Attending a Church Service, Viewed as a Business Meeting
There are several distinct phases the occur during a service, and believe it or not, they resemble a standard business meeting. Please note that my observations are based on my personal experience in the United States. Other cultures may differ.
As an additional side note, I should mention that I am "pro" business. If you are searching for an exposé on the supposed "evils" of American corporations, you will need to look elsewhere.
As with any business meeting, participants gather one-by-one, in pairs, or in small groupings. They find a place to sit, usually in the same general area as the last meeting. Some people like to sit up front, close to the person who will chair the meeting. We will call this person the leader for now. Others prefer to hang back. Generally there is some kind of background music playing, which stops when the leader calls the meeting to order.
Call to Order
The leader begins by welcoming the participants, and makes a few general remarks. This person will have a few instructions and announcements, and refer people to the printed agenda (bulletin). Typically, but not always, there will be a few moments for people to rise, and meet and greet each other formally. This involves handshaking and sharing pleasantries. There may be more music at this time.
Why We Are Here
The first order of business is that all participants agree as to why they are here. The purpose of the meeting, so to speak. The theme is problem-solving (sin), and decision-making (redemption). There is a verbal exchange between the leader and the participants during this stage.
Next on the agenda is old business. The leader or one of the participants will read from a collection of writings, detailing the history of prior participants.

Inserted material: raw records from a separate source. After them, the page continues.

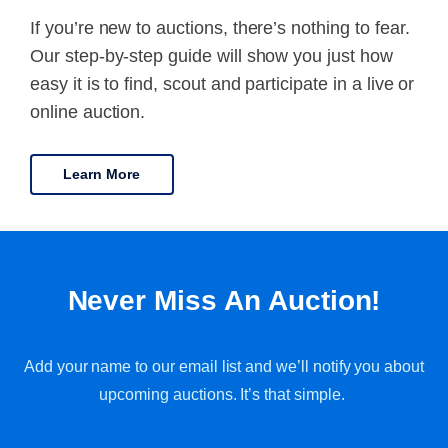
If you’re new to auctions, there’s nothing to fear.
Our step-by-step guide will show you just how
easy it is to find, scout and participate in a live or
online auction.
Learn More
Never Miss An Auction!
Add your name to our email list and we’ll notify you about
upcoming auctions. It’s that simple.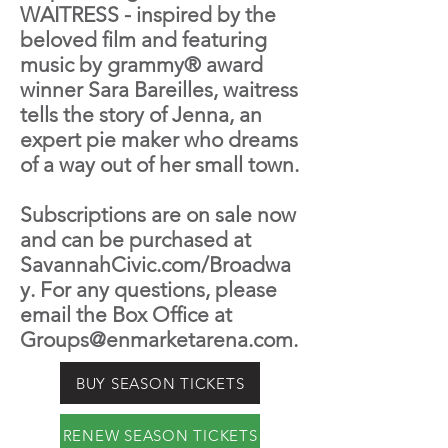
WAITRESS - inspired by the
beloved film and featuring
music by grammy® award
winner Sara Bareilles, waitress
tells the story of Jenna, an
expert pie maker who dreams
of a way out of her small town.
Subscriptions are on sale now
and can be purchased at
SavannahCivic.com/Broadwa
y. For any questions, please
email the Box Office at
Groups@enmarketarena.com
.
BUY SEASON TICKETS
RENEW SEASON TICKETS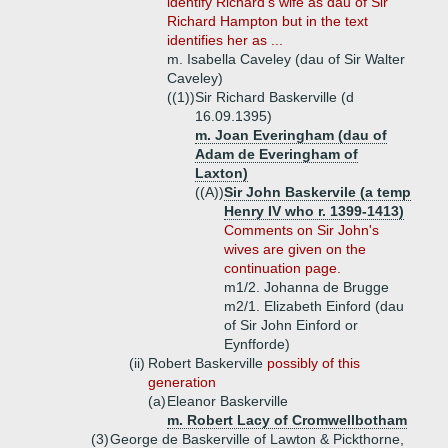
identify Richard's wife as dau of Sir
Richard Hampton but in the text
identifies her as ...
m. Isabella Caveley (dau of Sir Walter
Caveley)
((1))
Sir Richard Baskerville (d
16.09.1395)
m. Joan Everingham (dau of
Adam de Everingham of
Laxton)
((A))
Sir John Baskervile (a temp
Henry IV who r. 1399-1413)
Comments on Sir John's
wives are given on the
continuation page.
m1/2. Johanna de Brugge
m2/1. Elizabeth Einford (dau
of Sir John Einford or
Eynfforde)
(ii)
Robert Baskerville
possibly of this
generation
(a)
Eleanor Baskerville
m. Robert Lacy of Cromwellbotham
(3)
George de Baskerville of Lawton & Pickthorne,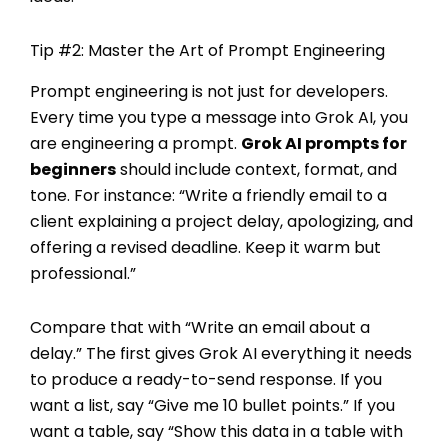
Tip #2: Master the Art of Prompt Engineering
Prompt engineering is not just for developers.
Every time you type a message into Grok AI, you
are engineering a prompt.
Grok AI prompts for
beginners
should include context, format, and
tone. For instance: “Write a friendly email to a
client explaining a project delay, apologizing, and
offering a revised deadline. Keep it warm but
professional.”
Compare that with “Write an email about a
delay.” The first gives Grok AI everything it needs
to produce a ready-to-send response. If you
want a list, say “Give me 10 bullet points.” If you
want a table, say “Show this data in a table with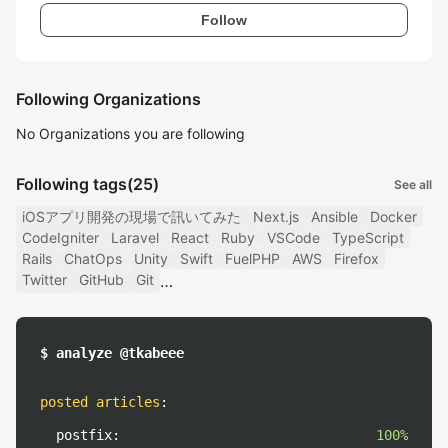
Follow
Following Organizations
No Organizations you are following
Following tags
(25)
See all
iOSアプリ開発の現場で訊いてみた
Next.js
Ansible
Docker
CodeIgniter
Laravel
React
Ruby
VSCode
TypeScript
Rails
ChatOps
Unity
Swift
FuelPHP
AWS
Firefox
Twitter
GitHub
Git
$ analyze @tkabeee
posted articles
:
postfix:
100%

These are assembled in a publication which is available for all the participants to read and review regularly. The reading during the meeting is therefore a formality, just to get everyone “on the same page.”
The leader will then make an extensive presentation on some aspect of the publication. He or she will expound on the message of the words, and what participants should do going forward, in order to learn, grow, and develop based on those words.
There is a financial aspect to every gathering. Participants address the fiscal health of the organization, and pledge their support to ensure continued operations.
New business consists of requests directed to Headquarters, for the continued well-being of the organization, and the individuals who belong to it. The leader generally announces these requests. Some requests are general in nature, and others have been submitted in advance of the meeting for the leader to share. Specific requests are articulated, and the participants verbally acknowledge their support.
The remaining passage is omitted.